The Saskatchewan native was at a Canadian steakhouse watching TSN. A report said slopestyle snowboarding had been added to the Olympics for the next Winter Games in Sochi in three years.

Holy s***,” McMorris, in a phone interview last week, remembered thinking to himself. “I have a really good chance at going because I won this event so many times.”

McMorris was only 17 years old then, but he had already won a World Cup slopestyle contest in January 2010, a month after turning 16. Plus, he took silver at his Aspen Winter X Games debut in January 2011.

McMorris won the X Games in 2012 and 2013, then broke a rib at the 2014 X Games, 12 days before his Olympic debut. He still made it to Sochi, but the overwhelming favorite tag was gone. McMorris took bronze behind surprise American Sage Kotsenburg.

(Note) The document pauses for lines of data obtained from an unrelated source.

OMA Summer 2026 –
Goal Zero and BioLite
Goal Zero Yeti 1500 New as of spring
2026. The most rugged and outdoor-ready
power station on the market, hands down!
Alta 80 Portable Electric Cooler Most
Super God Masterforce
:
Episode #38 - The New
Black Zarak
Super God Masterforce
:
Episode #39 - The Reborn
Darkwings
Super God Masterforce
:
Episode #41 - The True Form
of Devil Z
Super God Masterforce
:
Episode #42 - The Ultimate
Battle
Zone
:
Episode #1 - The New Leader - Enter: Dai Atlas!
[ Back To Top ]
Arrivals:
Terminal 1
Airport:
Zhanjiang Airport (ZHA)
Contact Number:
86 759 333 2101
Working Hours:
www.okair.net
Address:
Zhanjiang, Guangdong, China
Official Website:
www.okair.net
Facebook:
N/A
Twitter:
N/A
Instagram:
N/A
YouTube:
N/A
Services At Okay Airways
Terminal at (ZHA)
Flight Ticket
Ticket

Since then, two days greatly impacted McMorris’ snowboarding. He will never forget one of them. He doesn’t remember the other.

On June 8, 2015, the International Olympic Committee added snowboard big air for the 2018 PyeongChang Winter Games. McMorris, who had won big air at X Games five months earlier, instantly became a favorite for two medals in South Korea. Perhaps two gold medals.

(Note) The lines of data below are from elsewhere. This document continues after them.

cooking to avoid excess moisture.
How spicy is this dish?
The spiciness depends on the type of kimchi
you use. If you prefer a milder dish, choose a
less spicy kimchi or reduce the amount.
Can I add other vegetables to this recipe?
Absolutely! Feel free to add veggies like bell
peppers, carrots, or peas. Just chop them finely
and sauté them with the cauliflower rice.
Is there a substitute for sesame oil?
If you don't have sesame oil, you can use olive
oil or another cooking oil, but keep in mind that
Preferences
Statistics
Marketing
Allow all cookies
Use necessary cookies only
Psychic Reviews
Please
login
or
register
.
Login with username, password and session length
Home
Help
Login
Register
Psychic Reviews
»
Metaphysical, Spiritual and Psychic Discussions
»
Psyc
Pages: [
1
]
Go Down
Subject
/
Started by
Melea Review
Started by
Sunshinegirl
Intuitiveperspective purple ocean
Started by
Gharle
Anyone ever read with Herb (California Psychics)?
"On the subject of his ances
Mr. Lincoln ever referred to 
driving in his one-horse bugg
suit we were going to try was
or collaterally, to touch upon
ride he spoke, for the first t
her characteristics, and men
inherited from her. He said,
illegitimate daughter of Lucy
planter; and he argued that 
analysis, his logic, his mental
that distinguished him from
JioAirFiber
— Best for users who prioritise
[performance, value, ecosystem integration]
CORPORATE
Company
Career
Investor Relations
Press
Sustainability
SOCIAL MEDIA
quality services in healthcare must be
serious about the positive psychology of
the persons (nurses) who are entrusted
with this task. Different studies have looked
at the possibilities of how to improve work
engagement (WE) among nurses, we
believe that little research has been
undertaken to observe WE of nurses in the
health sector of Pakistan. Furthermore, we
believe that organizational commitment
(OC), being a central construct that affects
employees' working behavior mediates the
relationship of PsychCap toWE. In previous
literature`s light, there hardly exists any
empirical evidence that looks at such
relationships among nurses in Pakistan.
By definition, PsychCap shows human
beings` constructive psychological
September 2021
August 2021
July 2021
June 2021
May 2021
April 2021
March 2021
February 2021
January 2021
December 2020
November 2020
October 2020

Unlike slopestyle, McMorris doesn’t remember how he heard about big air’s Olympic inclusion. He believes his medal chances in PyeongChang are equal in both events.

“Some people might say slope, because I win more slope contests,” said McMorris, who starred in a reality TV show with big brother Craig, “McMorris & McMorris,” and has his own video game. “But I also win the big air contests when I land. Usually, I go all in rather than get second or third. I try my harder stuff.”

McMorris swept big air and slopestyle at the 2015 X Games and nearly did it again in 2016, edged by countryman Max Parrot in big air by two points. Parrot also beat McMorris in slopestyle at the Laax Open in Switzerland last week. He is clearly the biggest rival heading to PyeongChang.

McMorris plans to compete in both big air and slopestyle at Aspen this week, and could win both. This is remarkable given what happened Feb. 21, 2016.

McMorris broke his right femur in an Air and Style big air run in Los Angeles (video here). His rehab has been extensively documented by Canadian media.

McMorris returned to competition in November and quickly returned to winning. He captured a big air test event at the PyeongChang Olympic venue.

“For sure, I was nervous and stressed, but I put so much time into my rehabilitation and made sure I was super strong,” McMorris said of trying high-risk tricks again, like the frontside triple cork 1440 he attempted at Air and Style. “You can work as hard as you can to feel like you were at one point. I did that, and it ended up working out super well.”

McMorris said he falls every day in training, testing his surgically repaired right leg with a titanium rod the length of his femur.

“Not concern, but for sure I feel my leg somedays,” he said. “Big impact [fall], I’ll feel it in my groin. I’ll get some metallic feeling in the back of my knee, sort of where the femur meets the knee. I deal with my leg most days when I wake up. It just takes me a little bit longer to warm up. It still works pretty good.”

McMorris is credited as the first rider to land a backside triple cork 1440 in 2011. He’s working on more difficult tricks.

“Trying to perfect the switch backside triple cork 1620, which is kind of a new one in our industry,” he said. “I’ve never been able to do it in a slopestyle run. I’ve done it one time in a big air event at X Games last year. I’d love to do that in slopestyle, trying to link three triple corks together, which would set me up to be in a pretty good place.”

At this time four years ago, a McMorris-Shaun White rivalry was being hyped for the first Olympic slopestyle event. White had won his last X Games slopestyle start in 2009 and started training the event again for a Sochi slopestyle-halfpipe double.

McMorris dominated the 2013 Winter X Games with the two highest scores, while White was fifth. White ended up dropping out of slopestyle on the eve of the Winter Olympics, drawing criticism from Canadian riders, but notably not McMorris.

The McMorris-White relationship took a twist last February when McMorris suffered his broken femur at White’s Air and Style event. McMorris said he got hurt because of an uneven landing area, according to CBC.

In July, a video of White and McMorris skateboarding together in New York City was published on White’s social media accounts. McMorris said last week he might compete in Air and Style next month, though he didn’t want to answer White-related questions.

White said earlier this month he has dropped slopestyle altogether. It’s unknown if or when Kotsenburg will return to competition. He wasn’t invited to X Games.

McMorris can’t speak to the Americans, but he can say he’s feeling more confident going into the Olympic year than four years ago.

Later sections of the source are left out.